Tim Burton
Born: 25 August 1958
Where: Burbank, California
The director and producer is one of the few genuine mavericks to work in Hollywood, with a skewed worldview totally out of kilter with the usual formulaic fare.
Off-the-wall highlights include his dark take on the Batman legend, his biopic of hopeless director Ed Wood and the touchingly creepy Edward Scissorhands.
At 10, he designed an anti-litter poster that won top prize in local California refuse company contest, and Burton's artwork adorned Burbank's rubbish trucks for that year.
He later attended the California Institute of the Arts where he studied animation on a fellowship from Disney, who gave him his first job.
He started off by working on mainstream Disney films, such as the Fox And The Hound in 1981 and The Black Cauldron in 1985, but Disney also gave him the freedom to work on his own projects.
He went to work on the six-minute animated black-and-white Gothic Vincent Price tribute, Vincent, and the 27-minute live-action Frankenweenie (an inventive twist on the Frankenstein story).

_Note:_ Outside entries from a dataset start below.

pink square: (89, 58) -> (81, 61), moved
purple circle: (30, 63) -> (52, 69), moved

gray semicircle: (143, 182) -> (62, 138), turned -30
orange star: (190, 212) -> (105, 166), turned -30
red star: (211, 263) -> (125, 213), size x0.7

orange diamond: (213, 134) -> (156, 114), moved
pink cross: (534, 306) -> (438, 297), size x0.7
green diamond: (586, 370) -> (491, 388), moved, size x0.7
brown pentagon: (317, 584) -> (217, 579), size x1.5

Paul Reubens decided Burton was the perfect person to direct his feature debut, Pee-wee's Big Adventure.
His first two films had been black and white, so it was a real outing for him to try to recreate the surreal and colourful comic-book world.

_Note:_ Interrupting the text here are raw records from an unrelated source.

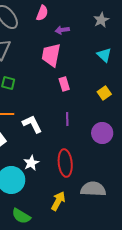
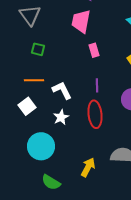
white star: (31, 163) -> (61, 117), moved
red ellipse: (65, 163) -> (95, 114), moved

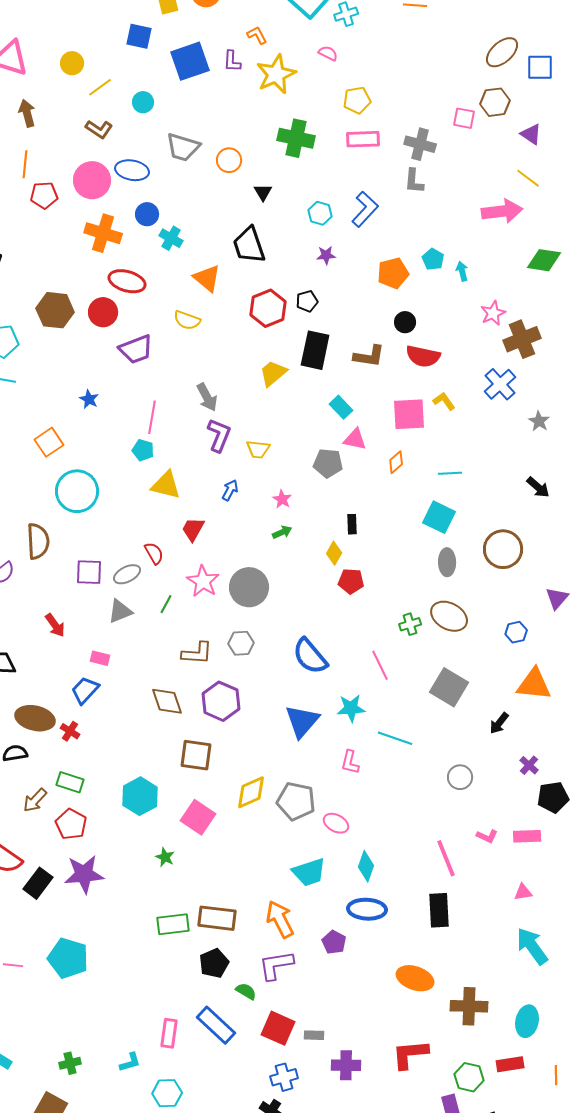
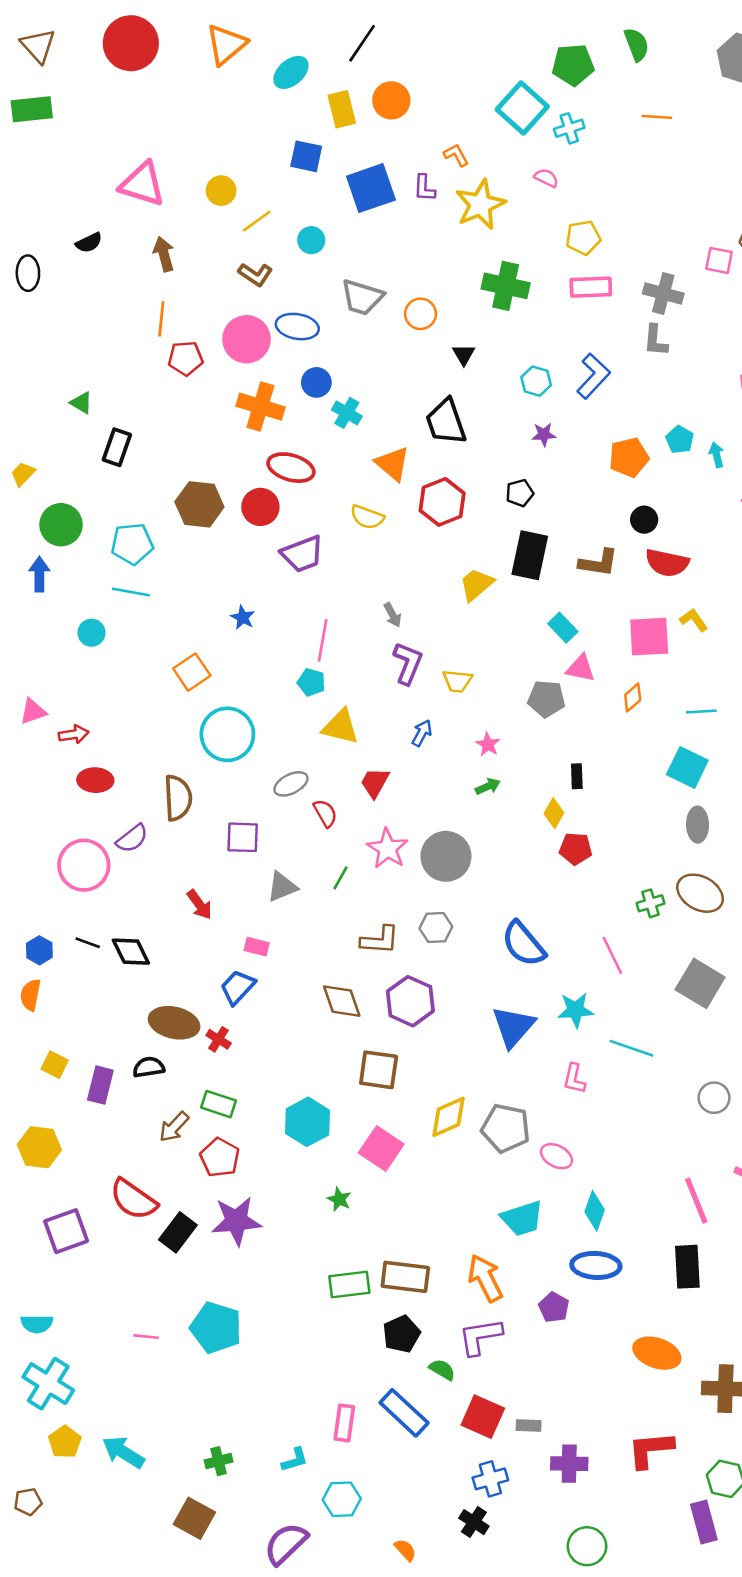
red hexagon: (268, 308) -> (442, 502), moved
gray arrow: (207, 397) -> (393, 615), size x0.7
gray ellipse: (127, 574) -> (291, 784), moved

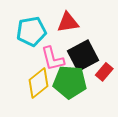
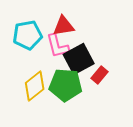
pink L-shape: (53, 59) -> (58, 46), moved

Burton's next project was Beetlejuice, with Michael Keaton and Winona Ryder - a huge box office hit - and then the expensive but successful Batman, in 1989.
By this time, Burton was well-established as one of Hollywood's most respected young directors and, in the same year, he founded Tim Burton Productions.
Edward Scissorhands was another cult hit and his first feature producing credit, which led to Batman Returns - darker than the original, a reflection of the creative freedom Burton had won.
Ed Wood was another critically acclaimed directing coup, the 1994 movie winning Martin Landau a Best Supporting Oscar.
In 1996 sci-fi spoof Mars Attacks!, starring Jack Nicholson, Glenn Close and Michael J Fox, was inexplicably mauled by the critics and audiences stayed away.
Burton was back on surer commercial ground with the gothic horror story Sleepy Hollow, starring Johnny Depp and Christina Ricci.
However, his 'reimagining' of Planet Of The Apes was a disappointingly formulaic affair, with his visual flair seemingly deserting him.
He was back on form with fantasy drama Big Fish, starring Ewan McGregor and Albert Finney, and has paired up again with Johnny Depp for Charlie And The Chocolate Factory.
Fiancee Helena Bonham Carter gave birth to their first child, a boy Billy, in 2003.